Last updated January 24, 2018 at 11:08 am
Dilation rate may be ‘unrealistically fast’ for some women
The guidelines for how long is “normal” for women in labour were established in the 1950s, and set the expectation that the cervix dilates 1 cm per hour.
A study published today in PLOS Medicine set out to find out if this rate is still relevant to the current generation of women giving birth, or whether there might be differences in different populations around the world.
The study, funded by the Bill and Melinda Gates Foundation and part of the World Health Organisations Better Outcomes in Labour Difficulty (BOLD) program, looked at 5,606 women who had spontaneous, complication-free vaginal births in Nigeria and Uganda.
This was the first attempt to assess labour patterns in African women.
They found that labour progressed more slowly that previously reported for women, no matter how many times they’d given birth previously.
The variability of how long labor takes was much greater than previously reported. Women giving birth to their first child and progressing at the slowest rates may take up to seven hours to progress from 4 cm to 5 cm, over three hours to progress from 5 cm to 6 cm, and up to nine hours to progress from 6 cm to 10 cm.

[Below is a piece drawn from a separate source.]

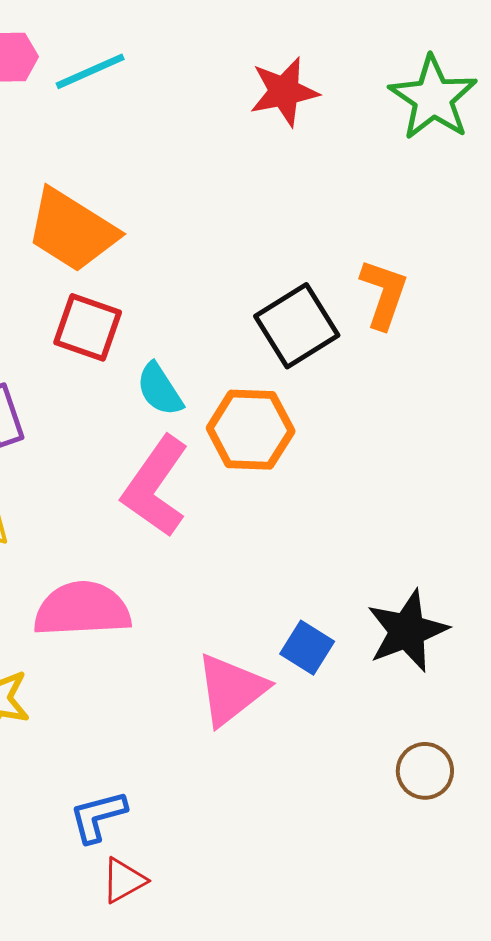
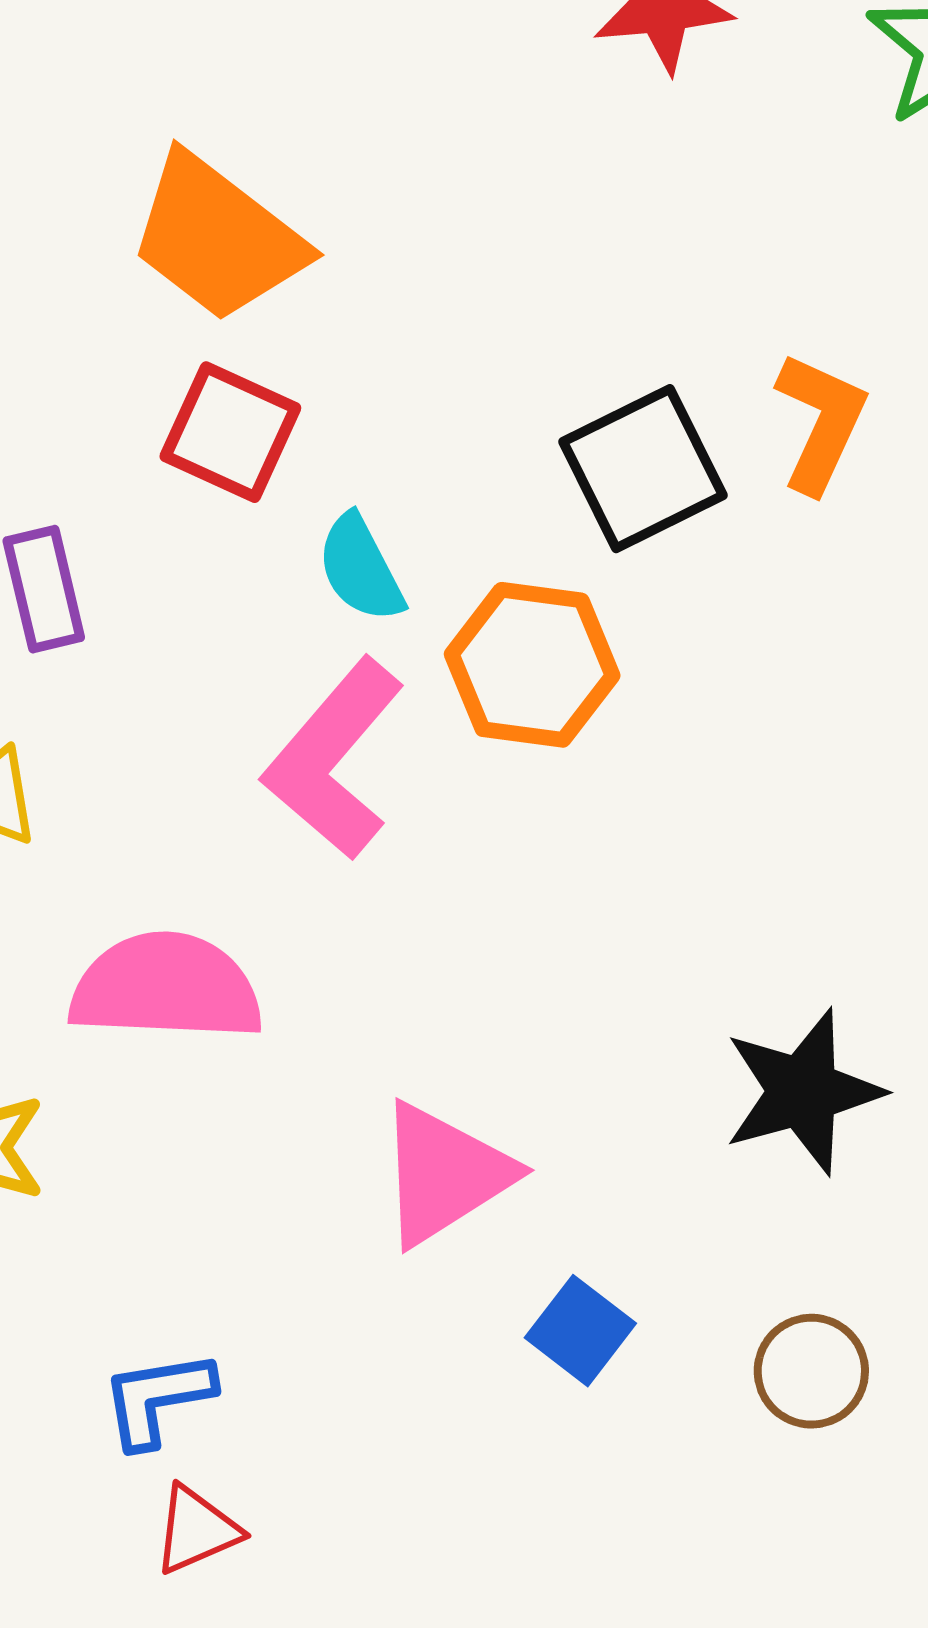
blue square: (307, 648) -> (580, 1331), moved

“Our labour progression data clearly demonstrate that a minimum cervical dilatation rate of 1 cm/hour throughout the period traditionally described as active phase may be unrealistically fast for some women and should therefore not be universally applied as a threshold for identifying abnormally progressing labour,” the authors say.
The classic sigmodial curve that has shaped labour management for decades was not seen at all in this data. The authors suggest that these average curves of labor time are “merely useful for illustrative purposes.”
Provided all other signs of foetal and maternal monitoring are progressing normally, simply taking a long time is not enough justification for starting to intervene to speed things up.
For long labours the authors do stress it’s important to keep monitoring to ensure that there are no complications that develop, and that the woman’s needs both physically and emotionally are being met.